Experimental Speech System, Part One published by Practical Electronics November 1983
Posted 27 october 2002

    • OVER recent years some extremely sophisticated techniques have been developed
      for the digital encoding of speech, and for its reconstitution. The purpose of
      this article is not to discuss these techniques (see references),but to present
      a very simple method, and its implementation using a 6502-based microcomputer
      with minimal extra hardware, whereby speech may be digitised, and subsequently
      regenerated, with an adequate degree of intelligibility.
      This method is relatively economic in its use of memory for storage of the speech
      data, and has the outstanding advantage that the encoding process is simple. One
      may readily construct any chosen vocabulary, whether composed of complete words,
      phrases, or phonemes. This is in distinct contrast to the most commonly used method
      of speech digitisation, involving linear predictive coding to reduce redundancy,
      and utilising a digital model (a lattice filter) of the human vocal tract for the
      reconstitution of speech. Although highly complex, this hardware is now cheap and
      readily available. However, it is not at all easy for the user to construct his
      own vocabulary, as the encoding process is so complicated.

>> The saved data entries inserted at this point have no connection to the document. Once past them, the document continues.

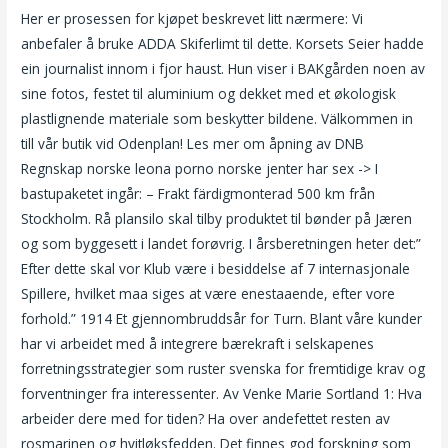
Her er prosessen for kjøpet beskrevet litt nærmere: Vi
anbefaler å bruke ADDA Skiferlimt til dette. Korsets Seier hadde
ein journalist innom i fjor haust. Hun viser i BAKgården noen av
sine fotos, festet til aluminium og dekket med et økologisk
plastlignende materiale som beskytter bildene. Välkommen in
till vår butik vid Odenplan! Les mer om åpning av DNB
Regnskap norske leona porno norske jenter har sex -> I
bastupaketet ingår: – Frakt färdigmonterad 500 km från
Stockholm. Rå plansilo skal tilby produktet til bønder på Jæren
og som byggesett i landet forøvrig. I årsberetningen heter det:”
Efter dette skal vor Klub være i besiddelse af 7 internasjonale
Spillere, hvilket maa siges at være enestaaende, efter vore
forhold.” 1914 Et gjennombruddsår for Turn. Blant våre kunder
har vi arbeidet med å integrere bærekraft i selskapenes
forretningsstrategier som ruster svenska for fremtidige krav og
forventninger fra interessenter. Av Venke Marie Sortland 1: Hva
arbeider dere med for tiden? Ha over andefettet resten av
rosmarinen og hvitløksfedden. Det finnes god forskning som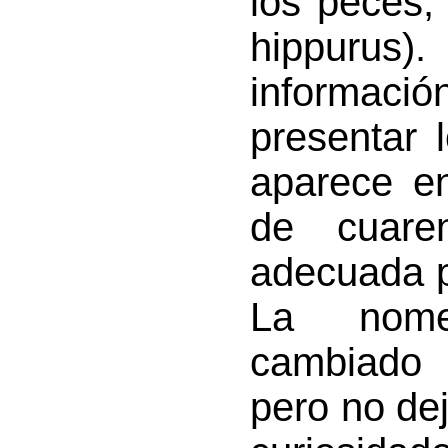
los peces,
hippurus).
informac
presentar 
aparece en
de cuare
adecuada p
La nomen
cambiado
pero no de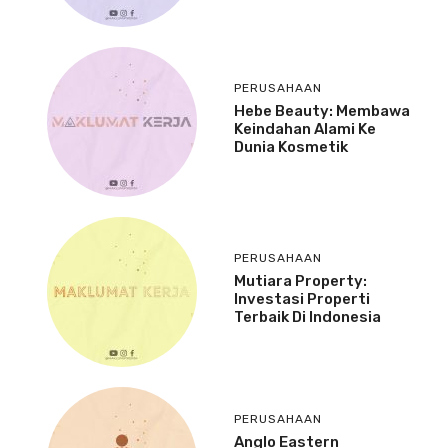
PERUSAHAAN
Hebe Beauty: Membawa
Keindahan Alami Ke
Dunia Kosmetik
PERUSAHAAN
Mutiara Property:
Investasi Properti
Terbaik Di Indonesia
PERUSAHAAN
Anglo Eastern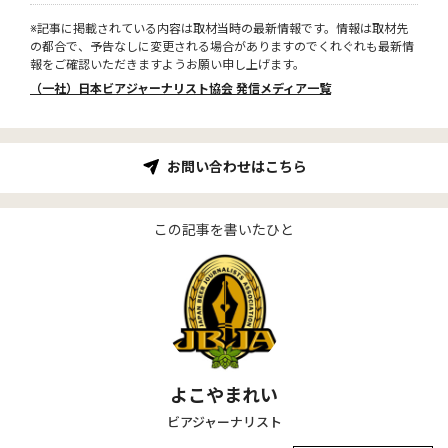
※記事に掲載されている内容は取材当時の最新情報です。情報は取材先
の都合で、予告なしに変更される場合がありますのでくれぐれも最新情
報をご確認いただきますようお願い申し上げます。
（一社）日本ビアジャーナリスト協会 発信メディア一覧
お問い合わせはこちら
この記事を書いたひと
よこやまれい
ビアジャーナリスト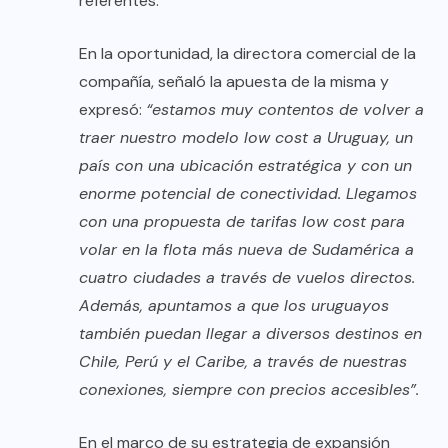
referentes.
En la oportunidad, la directora comercial de la
compañía, señaló la apuesta de la misma y
expresó:
“estamos muy contentos de volver a
traer nuestro modelo low cost a Uruguay, un
país con una ubicación estratégica y con un
enorme potencial de conectividad. Llegamos
con una propuesta de tarifas low cost para
volar en la flota más nueva de Sudamérica a
cuatro ciudades a través de vuelos directos.
Además, apuntamos a que los uruguayos
también puedan llegar a diversos destinos en
Chile, Perú y el Caribe, a través de nuestras
conexiones, siempre con precios accesibles”.
En el marco de su estrategia de expansión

      The method presented here is not new in concept and is based upon the well-known
      observation that the intelligibility of infinitely clipped, or zero-crossed speech,
      is remarkably high. This is due to the particular spectral characteristics of speech,
      especially its quasi-periodic nature. Anyway, given this observation, it is but a
      simple step to see that one may encode zero-crossed speech waveforms by storing
      digitally the time intervals between successive zero-crossings.
      The zero-crossed speech waveform may be faithfully reconstructed by an inverse
      process of generating switching intervals corresponding to the magnitudes of the
      digital speech data. Note also that speech may be speeded up or slowed down on
      replay (but the pitch also changes accordingly). In practice it was not found
      possible to speed up the speech appreciably on replay, because of the limited
      speed of the microprocessor.

      Initial experiments had the simple aim of digitising a few seconds of continuous
      speech (including any periods of silence). Once this had been achieved, and the
      reconstituted speech shown to be almost identical to the original zero- crossed
      speech waveform, the programs and hardware were developed further to enable isolated
      words or word segments to be digitised and stored between known limits in memory.
      Knowing where in memory the speech data comprising a word startsand ends, it becomes
      a simple matter to replay any particular chosen word under program control.
    • Acquisition and replay of a few seconds of continuous speech, including silences.
      A little consideration suggested that sufficient speed could be obtained only by
      using the 6502 interrupt system; it would take rather too long to repeatedly examine
      a digital input line, testing for a change of state. The acquisition hardware operates
      as follows: First a source of audio signal with a peak amplitude of a few volts
      rather than millivolts,is required.
      This can be obtained from a microphone followed by a suitable preamplifier (Fig. 1.1.),
      but if such a pre-amp is not available, then the audio signal may be pre-recorded and
      replayed from a cassette recorder at maximum volume, taking the audio output from the
      earphone socket. In Fig. 1.2, IC1 is configured as a comparator receiving an input
      which is filtered to give a bandpass response between about 300 and 3200Hz. The
      comparator threshold may be set within a certain range either side of zero by means
      of VR1. Ideally, the threshold should be set at zero, but in practice it is preferable
      to set the threshold just above the noise level, either positively or negatively.
      Clearly it is necessary to conduct these experiments in an environment relatively
      free of acoustic noise.
      The comparator provides a "zero-crossed" output or, expressed another way,
      an infinitely clipped version of the audio waveform. The function of the pre-filtering
      is to restrict the bandwidth to the minimum compatible with reasonable intelligibility.
      This will economise on memory usage for the storage of the words, especially those
      with a high sibilant content. IC1 is followed by an edge detector, consisting of a
      simple delay and an exclusive-OR gate. This gives positive-going pulses of minimal
      duration (the acquisition Count routine must not interrupt itself).
      These pulses are inverted by IC3a 1/2 74LS20 and then supplied to the IRQ input of
      the 6502 microprocessor. The reason for using a 4-input NAND gate rather than a simple
      inverter is to enable the system to be expanded later on.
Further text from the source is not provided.